What follows is a set of records. Copy them exactly and leave out the images.
(Entries provided)
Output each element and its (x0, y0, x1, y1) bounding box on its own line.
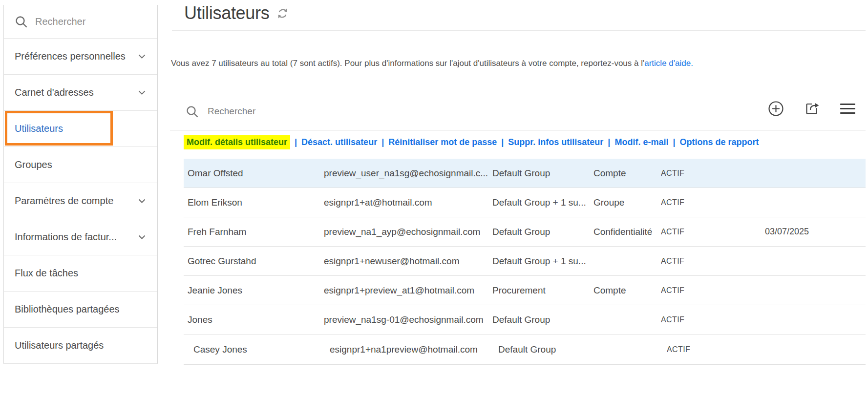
table-row[interactable]: Gotrec Gurstahd esignpr1+newuser@hotmail… (184, 247, 866, 276)
user-actions-bar: Modif. détails utilisateur|Désact. utili… (184, 135, 759, 150)
action-link-report-options[interactable]: Options de rapport (679, 137, 759, 147)
sidebar-item-utilisateurs[interactable]: Utilisateurs (4, 110, 157, 146)
user-email: preview_na1sg-01@echosignmail.com (324, 314, 492, 325)
chevron-down-icon (138, 90, 146, 95)
sidebar-item-preferences-personnelles[interactable]: Préférences personnelles (4, 38, 157, 74)
table-row[interactable]: Elom Erikson esignpr1+at@hotmail.com Def… (184, 188, 866, 217)
user-email: esignpr1+at@hotmail.com (324, 197, 492, 208)
table-row[interactable]: Omar Offsted preview_user_na1sg@echosign… (184, 159, 866, 188)
user-name: Jeanie Jones (184, 285, 324, 296)
user-date: 03/07/2025 (765, 227, 866, 237)
table-row[interactable]: Jeanie Jones esignpr1+preview_at1@hotmai… (184, 276, 866, 305)
user-group: Default Group (492, 314, 593, 325)
action-link-edit-user-details[interactable]: Modif. détails utilisateur (184, 135, 290, 149)
add-user-icon[interactable] (768, 101, 784, 117)
toolbar-divider (170, 130, 866, 130)
sidebar-item-flux-taches[interactable]: Flux de tâches (4, 255, 157, 291)
user-group: Default Group (492, 227, 593, 237)
user-name: Elom Erikson (184, 197, 324, 208)
help-article-link[interactable]: article d'aide. (644, 59, 693, 68)
user-group: Default Group (492, 168, 593, 179)
sidebar-search-input[interactable] (35, 16, 148, 27)
user-email: preview_na1_ayp@echosignmail.com (324, 227, 492, 237)
status-badge: ACTIF (667, 345, 771, 354)
user-admin-level: Groupe (593, 197, 661, 208)
status-badge: ACTIF (661, 169, 765, 178)
search-icon (186, 105, 199, 118)
user-name: Jones (184, 314, 324, 325)
user-name: Omar Offsted (184, 168, 324, 179)
user-group: Default Group + 1 su... (492, 256, 593, 267)
user-count-info: Vous avez 7 utilisateurs au total (7 son… (171, 59, 693, 68)
sidebar-item-bibliotheques-partagees[interactable]: Bibliothèques partagées (4, 291, 157, 327)
user-name: Freh Farnham (184, 227, 324, 237)
user-name: Casey Jones (190, 344, 330, 355)
table-row[interactable]: Jones preview_na1sg-01@echosignmail.com … (184, 305, 866, 334)
user-group: Default Group + 1 su... (492, 197, 593, 208)
action-link-edit-email[interactable]: Modif. e-mail (614, 137, 668, 147)
table-search-input[interactable] (208, 106, 413, 117)
status-badge: ACTIF (661, 257, 765, 266)
sidebar-search[interactable] (4, 5, 157, 38)
status-badge: ACTIF (661, 228, 765, 236)
export-icon[interactable] (804, 101, 820, 116)
table-row[interactable]: Freh Farnham preview_na1_ayp@echosignmai… (184, 217, 866, 247)
page-title: Utilisateurs (184, 3, 269, 23)
action-link-delete-user-info[interactable]: Suppr. infos utilisateur (508, 137, 603, 147)
users-table: Omar Offsted preview_user_na1sg@echosign… (184, 159, 866, 365)
sidebar-item-groupes[interactable]: Groupes (4, 146, 157, 183)
user-admin-level: Confidentialité (593, 227, 661, 237)
sidebar-item-utilisateurs-partages[interactable]: Utilisateurs partagés (4, 327, 157, 363)
hamburger-menu-icon[interactable] (840, 103, 855, 114)
chevron-down-icon (138, 235, 146, 239)
table-toolbar-icons (768, 99, 855, 118)
user-email: preview_user_na1sg@echosignmail.c... (324, 168, 492, 179)
sidebar-item-carnet-adresses[interactable]: Carnet d'adresses (4, 74, 157, 110)
user-group: Default Group (498, 344, 599, 355)
settings-sidebar: Préférences personnelles Carnet d'adress… (3, 5, 158, 364)
status-badge: ACTIF (661, 315, 765, 324)
users-admin-page: { "sidebar": { "search": { "placeholder"… (0, 0, 868, 418)
title-divider (172, 30, 866, 31)
sidebar-item-parametres-compte[interactable]: Paramètres de compte (4, 183, 157, 219)
status-badge: ACTIF (661, 286, 765, 295)
user-email: esignpr1+na1preview@hotmail.com (330, 344, 498, 355)
table-row[interactable]: Casey Jones esignpr1+na1preview@hotmail.… (184, 334, 866, 365)
chevron-down-icon (138, 199, 146, 203)
user-name: Gotrec Gurstahd (184, 256, 324, 267)
sidebar-item-informations-facturation[interactable]: Informations de factur... (4, 219, 157, 255)
user-email: esignpr1+newuser@hotmail.com (324, 256, 492, 267)
chevron-down-icon (138, 54, 146, 59)
user-email: esignpr1+preview_at1@hotmail.com (324, 285, 492, 296)
status-badge: ACTIF (661, 198, 765, 207)
user-admin-level: Compte (593, 168, 661, 179)
action-link-reset-password[interactable]: Réinitialiser mot de passe (388, 137, 497, 147)
search-icon (15, 15, 28, 28)
user-admin-level: Compte (593, 285, 661, 296)
table-search[interactable] (186, 102, 413, 121)
user-group: Procurement (492, 285, 593, 296)
refresh-icon[interactable] (276, 7, 289, 20)
action-link-deactivate-user[interactable]: Désact. utilisateur (301, 137, 377, 147)
page-header: Utilisateurs (184, 3, 289, 23)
(End Entries provided)
Task response:
Output each element and its (x0, y0, x1, y1) bounding box on its own line.
table-row[interactable]: Gotrec Gurstahd esignpr1+newuser@hotmail… (184, 247, 866, 276)
user-actions-bar: Modif. détails utilisateur|Désact. utili… (184, 135, 759, 150)
action-link-report-options[interactable]: Options de rapport (679, 137, 759, 147)
sidebar-item-utilisateurs[interactable]: Utilisateurs (4, 110, 157, 146)
user-email: preview_na1sg-01@echosignmail.com (324, 314, 492, 325)
chevron-down-icon (138, 90, 146, 95)
sidebar-item-preferences-personnelles[interactable]: Préférences personnelles (4, 38, 157, 74)
table-row[interactable]: Elom Erikson esignpr1+at@hotmail.com Def… (184, 188, 866, 217)
user-email: esignpr1+at@hotmail.com (324, 197, 492, 208)
table-row[interactable]: Omar Offsted preview_user_na1sg@echosign… (184, 159, 866, 188)
user-name: Jeanie Jones (184, 285, 324, 296)
user-date: 03/07/2025 (765, 227, 866, 237)
table-row[interactable]: Jeanie Jones esignpr1+preview_at1@hotmai… (184, 276, 866, 305)
user-group: Default Group (492, 314, 593, 325)
action-link-edit-user-details[interactable]: Modif. détails utilisateur (184, 135, 290, 149)
add-user-icon[interactable] (768, 101, 784, 117)
toolbar-divider (170, 130, 866, 130)
sidebar-item-flux-taches[interactable]: Flux de tâches (4, 255, 157, 291)
user-group: Default Group (492, 227, 593, 237)
user-name: Elom Erikson (184, 197, 324, 208)
help-article-link[interactable]: article d'aide. (644, 59, 693, 68)
user-group: Default Group (492, 168, 593, 179)
sidebar-search-input[interactable] (35, 16, 148, 27)
user-email: preview_na1_ayp@echosignmail.com (324, 227, 492, 237)
status-badge: ACTIF (667, 345, 771, 354)
user-admin-level: Groupe (593, 197, 661, 208)
status-badge: ACTIF (661, 169, 765, 178)
search-icon (186, 105, 199, 118)
user-name: Jones (184, 314, 324, 325)
user-name: Omar Offsted (184, 168, 324, 179)
user-group: Default Group + 1 su... (492, 256, 593, 267)
user-count-info: Vous avez 7 utilisateurs au total (7 son… (171, 59, 693, 68)
sidebar-item-bibliotheques-partagees[interactable]: Bibliothèques partagées (4, 291, 157, 327)
user-name: Freh Farnham (184, 227, 324, 237)
user-name: Casey Jones (190, 344, 330, 355)
table-row[interactable]: Jones preview_na1sg-01@echosignmail.com … (184, 305, 866, 334)
user-group: Default Group + 1 su... (492, 197, 593, 208)
action-link-edit-email[interactable]: Modif. e-mail (614, 137, 668, 147)
table-search-input[interactable] (208, 106, 413, 117)
status-badge: ACTIF (661, 257, 765, 266)
sidebar-search[interactable] (4, 5, 157, 38)
status-badge: ACTIF (661, 228, 765, 236)
export-icon[interactable] (804, 101, 820, 116)
table-row[interactable]: Freh Farnham preview_na1_ayp@echosignmai… (184, 217, 866, 247)
page-title: Utilisateurs (184, 3, 269, 23)
action-link-delete-user-info[interactable]: Suppr. infos utilisateur (508, 137, 603, 147)
users-table: Omar Offsted preview_user_na1sg@echosign… (184, 159, 866, 365)
sidebar-item-groupes[interactable]: Groupes (4, 146, 157, 183)
user-admin-level: Confidentialité (593, 227, 661, 237)
sidebar-item-utilisateurs-partages[interactable]: Utilisateurs partagés (4, 327, 157, 363)
hamburger-menu-icon[interactable] (840, 103, 855, 114)
chevron-down-icon (138, 235, 146, 239)
table-toolbar-icons (768, 99, 855, 118)
user-email: preview_user_na1sg@echosignmail.c... (324, 168, 492, 179)
sidebar-item-carnet-adresses[interactable]: Carnet d'adresses (4, 74, 157, 110)
user-group: Default Group (498, 344, 599, 355)
settings-sidebar: Préférences personnelles Carnet d'adress… (3, 5, 158, 364)
status-badge: ACTIF (661, 315, 765, 324)
users-admin-page: { "sidebar": { "search": { "placeholder"… (0, 0, 868, 418)
title-divider (172, 30, 866, 31)
sidebar-item-parametres-compte[interactable]: Paramètres de compte (4, 183, 157, 219)
status-badge: ACTIF (661, 286, 765, 295)
user-email: esignpr1+na1preview@hotmail.com (330, 344, 498, 355)
table-row[interactable]: Casey Jones esignpr1+na1preview@hotmail.… (184, 334, 866, 365)
chevron-down-icon (138, 199, 146, 203)
user-name: Gotrec Gurstahd (184, 256, 324, 267)
sidebar-item-informations-facturation[interactable]: Informations de factur... (4, 219, 157, 255)
user-email: esignpr1+newuser@hotmail.com (324, 256, 492, 267)
chevron-down-icon (138, 54, 146, 59)
user-email: esignpr1+preview_at1@hotmail.com (324, 285, 492, 296)
status-badge: ACTIF (661, 198, 765, 207)
user-admin-level: Compte (593, 168, 661, 179)
action-link-reset-password[interactable]: Réinitialiser mot de passe (388, 137, 497, 147)
search-icon (15, 15, 28, 28)
user-admin-level: Compte (593, 285, 661, 296)
table-search[interactable] (186, 102, 413, 121)
user-group: Procurement (492, 285, 593, 296)
refresh-icon[interactable] (276, 7, 289, 20)
action-link-deactivate-user[interactable]: Désact. utilisateur (301, 137, 377, 147)
page-header: Utilisateurs (184, 3, 289, 23)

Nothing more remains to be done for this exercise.